* Records for this task:
--- START ---

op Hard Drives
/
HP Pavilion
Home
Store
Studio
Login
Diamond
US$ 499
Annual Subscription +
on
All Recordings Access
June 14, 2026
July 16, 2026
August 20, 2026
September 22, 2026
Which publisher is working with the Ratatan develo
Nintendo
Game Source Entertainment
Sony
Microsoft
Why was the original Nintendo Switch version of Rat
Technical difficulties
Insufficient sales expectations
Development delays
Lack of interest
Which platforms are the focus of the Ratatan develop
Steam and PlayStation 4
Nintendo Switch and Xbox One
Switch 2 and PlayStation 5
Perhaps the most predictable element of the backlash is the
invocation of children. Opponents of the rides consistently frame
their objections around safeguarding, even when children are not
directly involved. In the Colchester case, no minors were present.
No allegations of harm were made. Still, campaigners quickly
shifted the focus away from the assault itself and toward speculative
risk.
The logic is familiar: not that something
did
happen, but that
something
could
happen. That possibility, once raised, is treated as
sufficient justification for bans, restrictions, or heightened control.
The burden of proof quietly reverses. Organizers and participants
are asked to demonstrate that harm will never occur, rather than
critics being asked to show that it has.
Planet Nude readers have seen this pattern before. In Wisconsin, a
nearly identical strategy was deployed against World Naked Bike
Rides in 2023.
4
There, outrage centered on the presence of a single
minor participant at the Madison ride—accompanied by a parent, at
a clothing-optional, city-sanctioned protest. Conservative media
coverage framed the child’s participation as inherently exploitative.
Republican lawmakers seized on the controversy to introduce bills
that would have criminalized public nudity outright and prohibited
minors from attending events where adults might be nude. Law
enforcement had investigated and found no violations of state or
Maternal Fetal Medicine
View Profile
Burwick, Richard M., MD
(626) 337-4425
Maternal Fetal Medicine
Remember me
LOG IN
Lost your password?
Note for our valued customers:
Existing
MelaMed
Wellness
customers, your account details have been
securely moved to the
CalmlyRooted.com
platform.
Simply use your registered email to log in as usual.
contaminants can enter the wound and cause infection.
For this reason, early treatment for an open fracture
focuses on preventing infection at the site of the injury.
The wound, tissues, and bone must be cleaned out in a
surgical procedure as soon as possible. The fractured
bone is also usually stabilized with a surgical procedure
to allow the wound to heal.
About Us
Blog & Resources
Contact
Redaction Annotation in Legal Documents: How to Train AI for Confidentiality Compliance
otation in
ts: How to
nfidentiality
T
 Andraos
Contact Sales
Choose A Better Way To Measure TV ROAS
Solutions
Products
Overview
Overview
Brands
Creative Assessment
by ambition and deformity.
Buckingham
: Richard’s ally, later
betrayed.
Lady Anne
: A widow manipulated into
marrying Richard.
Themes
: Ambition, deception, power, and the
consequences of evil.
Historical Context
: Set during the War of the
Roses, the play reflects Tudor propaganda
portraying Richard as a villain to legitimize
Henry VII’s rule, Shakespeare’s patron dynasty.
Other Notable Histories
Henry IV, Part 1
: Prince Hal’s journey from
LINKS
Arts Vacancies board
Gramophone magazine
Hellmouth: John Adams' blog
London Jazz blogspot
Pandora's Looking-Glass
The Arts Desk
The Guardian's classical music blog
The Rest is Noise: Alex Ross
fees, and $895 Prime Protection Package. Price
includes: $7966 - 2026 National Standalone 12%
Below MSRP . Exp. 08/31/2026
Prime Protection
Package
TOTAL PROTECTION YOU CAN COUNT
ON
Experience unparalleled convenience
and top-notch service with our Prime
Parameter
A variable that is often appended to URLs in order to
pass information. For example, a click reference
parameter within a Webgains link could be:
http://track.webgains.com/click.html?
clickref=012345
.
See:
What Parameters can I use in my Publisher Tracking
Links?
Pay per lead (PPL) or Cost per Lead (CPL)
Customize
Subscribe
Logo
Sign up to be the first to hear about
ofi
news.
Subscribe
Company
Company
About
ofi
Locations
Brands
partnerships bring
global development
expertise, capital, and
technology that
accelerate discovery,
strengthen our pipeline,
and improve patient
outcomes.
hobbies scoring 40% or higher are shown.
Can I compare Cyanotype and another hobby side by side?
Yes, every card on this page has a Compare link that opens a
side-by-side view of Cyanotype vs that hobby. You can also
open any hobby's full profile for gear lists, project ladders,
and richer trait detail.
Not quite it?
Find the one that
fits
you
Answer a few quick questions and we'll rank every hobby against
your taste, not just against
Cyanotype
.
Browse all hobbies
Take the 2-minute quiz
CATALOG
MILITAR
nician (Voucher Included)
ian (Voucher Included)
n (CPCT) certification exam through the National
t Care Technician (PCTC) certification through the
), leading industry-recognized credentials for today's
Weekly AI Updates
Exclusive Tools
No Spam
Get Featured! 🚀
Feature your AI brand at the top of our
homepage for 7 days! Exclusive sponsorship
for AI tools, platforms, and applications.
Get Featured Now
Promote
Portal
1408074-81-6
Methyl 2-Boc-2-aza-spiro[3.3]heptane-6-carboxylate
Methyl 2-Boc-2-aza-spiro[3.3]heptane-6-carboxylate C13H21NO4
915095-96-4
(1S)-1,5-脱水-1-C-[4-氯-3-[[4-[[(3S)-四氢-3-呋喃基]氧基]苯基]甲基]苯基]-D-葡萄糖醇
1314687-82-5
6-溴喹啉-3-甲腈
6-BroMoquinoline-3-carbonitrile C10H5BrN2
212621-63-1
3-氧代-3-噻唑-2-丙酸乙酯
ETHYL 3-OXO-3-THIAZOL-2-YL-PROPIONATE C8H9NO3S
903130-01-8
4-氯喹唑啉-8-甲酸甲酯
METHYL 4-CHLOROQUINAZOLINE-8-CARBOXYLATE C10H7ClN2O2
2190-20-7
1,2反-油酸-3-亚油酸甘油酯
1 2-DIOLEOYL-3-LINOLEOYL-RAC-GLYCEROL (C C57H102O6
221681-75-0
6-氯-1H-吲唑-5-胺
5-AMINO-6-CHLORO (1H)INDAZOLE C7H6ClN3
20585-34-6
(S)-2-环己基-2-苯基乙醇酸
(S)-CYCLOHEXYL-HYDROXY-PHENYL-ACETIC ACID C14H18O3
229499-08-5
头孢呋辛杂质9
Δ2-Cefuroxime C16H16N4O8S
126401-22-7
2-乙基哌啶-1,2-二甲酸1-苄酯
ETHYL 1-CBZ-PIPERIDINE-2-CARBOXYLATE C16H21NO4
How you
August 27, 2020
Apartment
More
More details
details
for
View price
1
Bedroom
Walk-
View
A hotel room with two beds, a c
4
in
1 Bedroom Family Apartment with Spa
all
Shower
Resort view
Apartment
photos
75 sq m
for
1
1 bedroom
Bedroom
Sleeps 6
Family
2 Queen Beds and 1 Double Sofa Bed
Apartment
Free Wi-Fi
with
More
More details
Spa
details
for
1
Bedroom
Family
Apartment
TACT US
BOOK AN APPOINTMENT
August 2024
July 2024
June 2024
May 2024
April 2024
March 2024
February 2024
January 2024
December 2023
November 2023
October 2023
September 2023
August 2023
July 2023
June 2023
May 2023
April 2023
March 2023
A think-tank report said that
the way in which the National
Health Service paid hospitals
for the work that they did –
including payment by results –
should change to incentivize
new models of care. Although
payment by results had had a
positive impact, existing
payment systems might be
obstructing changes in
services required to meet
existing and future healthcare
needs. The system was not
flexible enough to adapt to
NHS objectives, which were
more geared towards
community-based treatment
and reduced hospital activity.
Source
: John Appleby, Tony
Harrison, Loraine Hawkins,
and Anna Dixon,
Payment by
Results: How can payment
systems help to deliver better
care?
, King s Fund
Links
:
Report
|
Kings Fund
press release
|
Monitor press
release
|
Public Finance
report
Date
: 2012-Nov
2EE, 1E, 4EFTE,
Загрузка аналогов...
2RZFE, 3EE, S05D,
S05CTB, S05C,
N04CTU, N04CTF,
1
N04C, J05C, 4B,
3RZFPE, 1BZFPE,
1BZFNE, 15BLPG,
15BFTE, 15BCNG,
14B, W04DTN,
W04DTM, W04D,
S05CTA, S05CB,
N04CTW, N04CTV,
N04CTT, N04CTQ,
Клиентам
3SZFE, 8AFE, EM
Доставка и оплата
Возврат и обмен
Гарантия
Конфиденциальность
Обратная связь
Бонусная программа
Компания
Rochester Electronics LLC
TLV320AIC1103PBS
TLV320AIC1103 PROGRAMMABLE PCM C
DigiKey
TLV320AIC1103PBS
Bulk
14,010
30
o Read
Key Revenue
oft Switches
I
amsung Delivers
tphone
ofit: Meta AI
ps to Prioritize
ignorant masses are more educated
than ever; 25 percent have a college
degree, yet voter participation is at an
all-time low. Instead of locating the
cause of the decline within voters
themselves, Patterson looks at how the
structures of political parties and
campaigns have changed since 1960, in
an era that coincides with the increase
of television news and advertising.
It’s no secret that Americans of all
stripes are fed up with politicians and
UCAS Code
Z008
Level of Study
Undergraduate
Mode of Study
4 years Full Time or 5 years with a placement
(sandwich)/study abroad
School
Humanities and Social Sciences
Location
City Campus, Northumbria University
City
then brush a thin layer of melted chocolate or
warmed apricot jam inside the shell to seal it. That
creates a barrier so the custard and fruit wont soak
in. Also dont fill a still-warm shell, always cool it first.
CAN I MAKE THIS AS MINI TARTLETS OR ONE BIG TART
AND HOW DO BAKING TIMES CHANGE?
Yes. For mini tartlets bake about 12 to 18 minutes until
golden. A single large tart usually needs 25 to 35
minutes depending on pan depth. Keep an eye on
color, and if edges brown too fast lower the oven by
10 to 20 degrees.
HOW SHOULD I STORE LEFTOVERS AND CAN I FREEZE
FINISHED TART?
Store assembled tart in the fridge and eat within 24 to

--- END ---

* Task brief: Quote exactly the opening line of the material above and every line after it, up to and including the line that contains "No allegations of".

* Answer to this task:
op Hard Drives
/
HP Pavilion
Home
Store
Studio
Login
Diamond
US$ 499
Annual Subscription +
on
All Recordings Access
June 14, 2026
July 16, 2026
August 20, 2026
September 22, 2026
Which publisher is working with the Ratatan develo
Nintendo
Game Source Entertainment
Sony
Microsoft
Why was the original Nintendo Switch version of Rat
Technical difficulties
Insufficient sales expectations
Development delays
Lack of interest
Which platforms are the focus of the Ratatan develop
Steam and PlayStation 4
Nintendo Switch and Xbox One
Switch 2 and PlayStation 5
Perhaps the most predictable element of the backlash is the
invocation of children. Opponents of the rides consistently frame
their objections around safeguarding, even when children are not
directly involved. In the Colchester case, no minors were present.
No allegations of harm were made. Still, campaigners quickly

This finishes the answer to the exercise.